Several non-US carmakers have approached Chrysler to possibly co-operate in the development of new vehicles, a senior Chrysler executive said on Wednesday night.
Steven Landry, head of the Detroit carmaker's North American sales, said these approaches, which remain at an early stage, have come since Cerberus Capital Management, the New York private-equity group, bought control of Chrysler in August from Germany's Daimler.
The proposals seek to marry the unnamed foreign carmakers' expertise in vehicle platforms with Chrysler's success in "top hats", or the more visible parts of a vehicle.Chrysler's senior management, including Bob Nardelli, the former chief executive of Home Depot who moved to Detroit in August, are in Las Vegas this week to rally 3,000 Chrysler, Dodge and Jeep dealers as part of Cerberus's drive to reinvigorate the struggling carmaker.
Jim Press, vice-chairman and president, said Chrysler needed to become more focused on its customers by, among other things, adjusting its product lineup and improving relations with dealers.

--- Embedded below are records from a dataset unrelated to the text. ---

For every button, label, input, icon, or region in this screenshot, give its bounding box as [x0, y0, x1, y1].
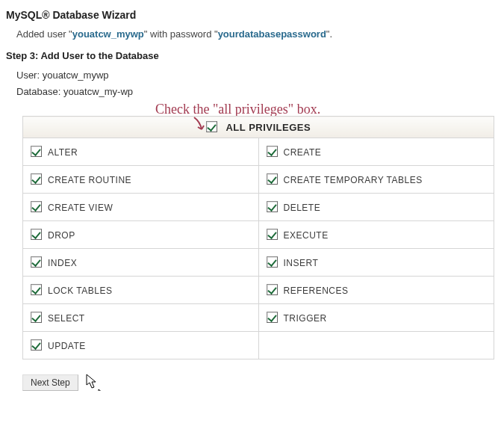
cursor-icon [85, 373, 99, 391]
privilege-cell: DELETE [258, 194, 494, 221]
privilege-checkbox[interactable] [31, 201, 42, 212]
privilege-cell: INDEX [23, 249, 259, 277]
table-row: CREATE ROUTINECREATE TEMPORARY TABLES [23, 166, 494, 194]
privilege-checkbox[interactable] [31, 312, 42, 323]
all-privileges-header: ALL PRIVILEGES [23, 117, 494, 138]
privilege-label: DELETE [284, 203, 321, 213]
privilege-checkbox[interactable] [31, 173, 42, 185]
table-row: UPDATE [23, 332, 494, 359]
privilege-cell: REFERENCES [258, 277, 494, 304]
privilege-label: CREATE ROUTINE [48, 175, 131, 185]
page-title: MySQL® Database Wizard [6, 9, 498, 21]
added-mid: " with password " [144, 28, 218, 40]
privilege-cell: CREATE [258, 138, 494, 166]
privilege-checkbox[interactable] [267, 256, 278, 268]
privilege-cell: CREATE TEMPORARY TABLES [258, 166, 494, 194]
annotation-text: Check the "all privileges" box. [155, 102, 498, 117]
privilege-cell: SELECT [23, 304, 259, 332]
privilege-label: ALTER [48, 147, 78, 158]
privilege-checkbox[interactable] [267, 201, 278, 212]
privilege-cell: EXECUTE [258, 221, 494, 249]
privilege-label: CREATE VIEW [48, 203, 113, 213]
privilege-cell [258, 332, 494, 359]
privilege-cell: CREATE ROUTINE [23, 166, 259, 194]
privilege-label: INDEX [48, 258, 77, 268]
privilege-checkbox[interactable] [31, 256, 42, 268]
privilege-checkbox[interactable] [267, 284, 278, 295]
database-line: Database: youatcw_my-wp [16, 85, 498, 99]
privilege-checkbox[interactable] [31, 229, 42, 240]
added-prefix: Added user " [16, 28, 72, 40]
privilege-label: UPDATE [48, 341, 86, 351]
privilege-label: INSERT [284, 258, 319, 268]
privilege-checkbox[interactable] [31, 146, 42, 157]
table-row: ALTERCREATE [23, 138, 494, 166]
privilege-label: SELECT [48, 313, 85, 324]
privileges-table: ALL PRIVILEGES ALTERCREATECREATE ROUTINE… [22, 116, 494, 359]
user-value: youatcw_mywp [43, 70, 109, 81]
added-password: yourdatabasepassword [218, 28, 326, 40]
privilege-checkbox[interactable] [267, 229, 278, 240]
step-heading: Step 3: Add User to the Database [6, 50, 498, 61]
all-privileges-checkbox[interactable] [206, 121, 217, 132]
table-row: LOCK TABLESREFERENCES [23, 277, 494, 304]
user-line: User: youatcw_mywp [16, 69, 498, 82]
privilege-cell: UPDATE [23, 332, 259, 359]
privilege-label: EXECUTE [284, 230, 329, 241]
user-label: User: [16, 70, 43, 81]
database-label: Database: [16, 86, 63, 97]
database-value: youatcw_my-wp [63, 86, 133, 97]
privilege-checkbox[interactable] [267, 312, 278, 323]
added-suffix: ". [326, 28, 332, 40]
privilege-checkbox[interactable] [267, 146, 278, 157]
table-row: DROPEXECUTE [23, 221, 494, 249]
table-row: CREATE VIEWDELETE [23, 194, 494, 221]
privilege-cell: ALTER [23, 138, 259, 166]
added-username: youatcw_mywp [72, 28, 144, 40]
privilege-checkbox[interactable] [267, 173, 278, 185]
privilege-cell: DROP [23, 221, 259, 249]
privilege-label: LOCK TABLES [48, 286, 112, 296]
privilege-label: DROP [48, 230, 75, 241]
privilege-checkbox[interactable] [31, 339, 42, 351]
privilege-cell: CREATE VIEW [23, 194, 259, 221]
all-privileges-label: ALL PRIVILEGES [225, 122, 311, 133]
privilege-label: CREATE TEMPORARY TABLES [284, 175, 423, 185]
privilege-label: REFERENCES [284, 286, 349, 296]
privilege-cell: INSERT [258, 249, 494, 277]
table-row: SELECTTRIGGER [23, 304, 494, 332]
privilege-cell: TRIGGER [258, 304, 494, 332]
cursor-icon [97, 388, 111, 391]
table-row: INDEXINSERT [23, 249, 494, 277]
privilege-checkbox[interactable] [31, 284, 42, 295]
privilege-label: TRIGGER [284, 313, 327, 324]
privilege-label: CREATE [284, 147, 322, 158]
privilege-cell: LOCK TABLES [23, 277, 259, 304]
added-user-message: Added user "youatcw_mywp" with password … [16, 28, 498, 40]
next-step-button[interactable]: Next Step [22, 374, 78, 391]
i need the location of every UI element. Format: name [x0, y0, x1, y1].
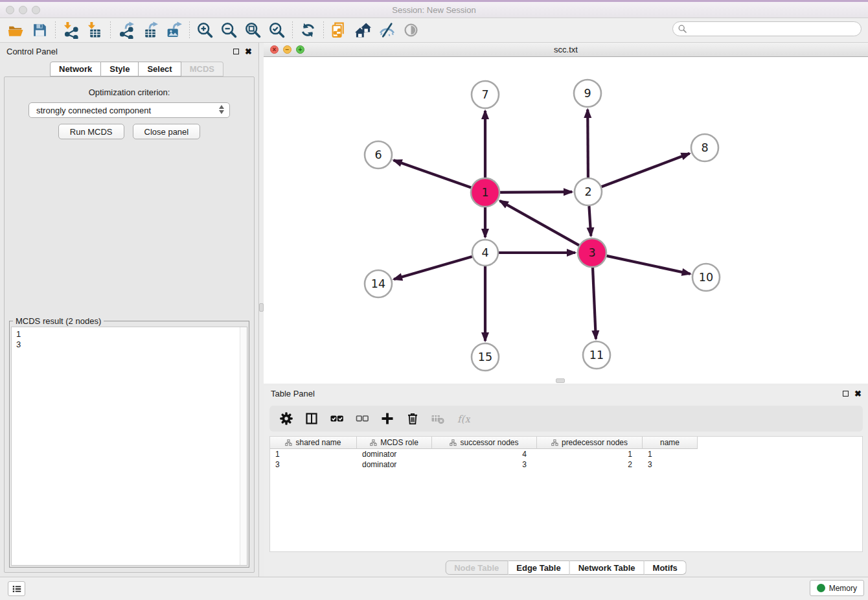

Mr Press, who was hired from Toyota last month, said "we've got to look at the products through the eyes of the customers. It used to be that you had trade-offs. For the future, you've got to have customers satisfied."
For instance, he indicated that Chrysler is likely to pull back from its recent strategy of attempting to give the Jeep brand a softer, more urban image.
Several Jeep models that have taken this approach have sold poorly.
Recent moves to cull dealers and combine Chrysler, Jeep and Dodge brands under a single roof are likely to accelerate.
Several Chrysler executives, past and present, said Cerberus's arrival had markedly sped up decision-making at the carmaker. Mr Press cited a decision to reduce fourth-quarter production by 82,000 units which was taken on the basis of a seven-minute conference call.
He said Chrysler's distribution system was over-loaded with products that customers didn't want, while it couldn't turn out enough of the models that are in demand.
He predicted that macro-economic trends increasingly favoured US carmakers over their foreign rivals. He cited the weakening US dollar, escalating costs outside the US and ground-breaking labour contracts between the Detroit-based carmakers and the United Auto Workers union.
Chrysler and the UAW on Wednesday night reached a tentative deal on a new four-year labour contract, that includes transferring its retiree healthcare liabilities to an independent trust. Full details of the agreement have yet to be disclosed.